Among the preferred species is not modified chitosan comprises a chitosan with a molecular weight above 40,000 units, and particularly preferred are the chitosans with molecular weight of more than 75,000 units. In the preferred embodiment is not subjected to a change of chitosan, the degree of acetylation ranging from 10 to 50%, and especially preferred chitosans with a degree of acetylation of from 20 to 45%.

The advantage of chitosan or its derivatives is that these biopolymers have a particularly high biological tolerance and are easy to get from chitin, which is the de is the combat and widely available raw materials and eliminating the risk of exposure to BSE.

Although chitosan is mostly insoluble in water, its solubility is noticeable when the change in pH towards acidity. Thus, to provide the desired concentration of polymer required to obtain a solution or dispersion, while using acid. To facilitate subsequent removal of the acid from the pellets, it was found that the acid should have a low boiling point, and it is preferably not higher than 140°S, more preferably not higher than 130°S, even more preferably not higher than 100°S, particularly preferably not higher than 80°as, for example, hydrogen chloride, hydrogen bromide, triperoxonane acid, formic acid and acetic acid. Can also be used acid, forming a low-boiling binary azeotrope mixture with water, such as acetic or propionic acid. Preferably it is biocompatible acid, however, it is possible to apply the acid with a lower tolerance, subject to its complete removal later from granules. This condition is more difficult to perform in relation to acids, boiling point which is close to the boiling point of water or exceeds it, because it requires a more intensive mode of drying, can lead to the dryness of the product and decomposition of the active substance. Ethypicone sensitive to drying dried under reduced pressure or by sublimation.

In the most General sense, the active substance is a substance used to provide pharmacological effects in humans or animals or on an organism. In addition, this term includes substances used for diagnostic purposes.

In the solution or dispersion may optionally be present pharmaceutical auxiliary substances known to specialists in this field of technology. One of them may, in particular, to enter additional polymer or polimernye substances media, as well as stabilizers, surfactants, activators decay, antioxidants, dyes, pigments, flavors, sweeteners or other improves the taste of substances, binders, etc.

At a subsequent stage of the method the aqueous solution or dispersion dropwise served in the coolant temperature does not exceed -5°where it solidifies in the form of separate drops. Such drops can be obtained, in particular, with the device type pipette, needle or nozzle through which is fed under pressure an aqueous solution or dispersion. With the falling of drops usually are via air or protective gas phase and acquires a spherical shape, which they retain after their immersion in the coolant, where they harden in the IDA drops, globe-shaped or close to it. Varying the number of well-known experts in the field of engineering parameters, such as density and specific viscosity of the aqueous phase, shape, diameter, interfacial tension device drip feed and so on, you can get droplets of varying size. In preferred variants of the invention, the droplets have a size of from 0.3 to 5 mm, the droplet Size influences the size of the granules obtained according to the proposed method, despite the fact that these two values should not be compared to each other. As a rule, the most probable droplet size is slightly larger than the most probable size of the granules.

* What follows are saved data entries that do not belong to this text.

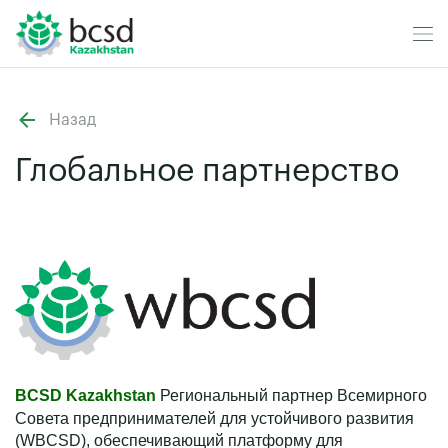
Назад
Глобальное партнерство
BCSD
Kazakhstan
Региональный партнер Всемирного
Совета предпринимателей для устойчивого развития
(WBCSD), обеспечивающий платформу для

For immediate solidification temperature of the coolant need to be maintained below 0°and to complete the task of the invention is not higher than -5°C. is Preferred variant of the invention, in which a coolant temperature below -15°C. Particularly preferred are coolants, representing obtained by the method of freeze-drying inert liquefied gases or gas mixtures, such as liquid air or liquid nitrogen. Such an implementation option most likely to deliver immediate solidification of an aqueous solution or dispersion after its immersion ohlazhdaemoy liquid. In addition, coolers of this kind is very simple and can almost completely be removed from the product.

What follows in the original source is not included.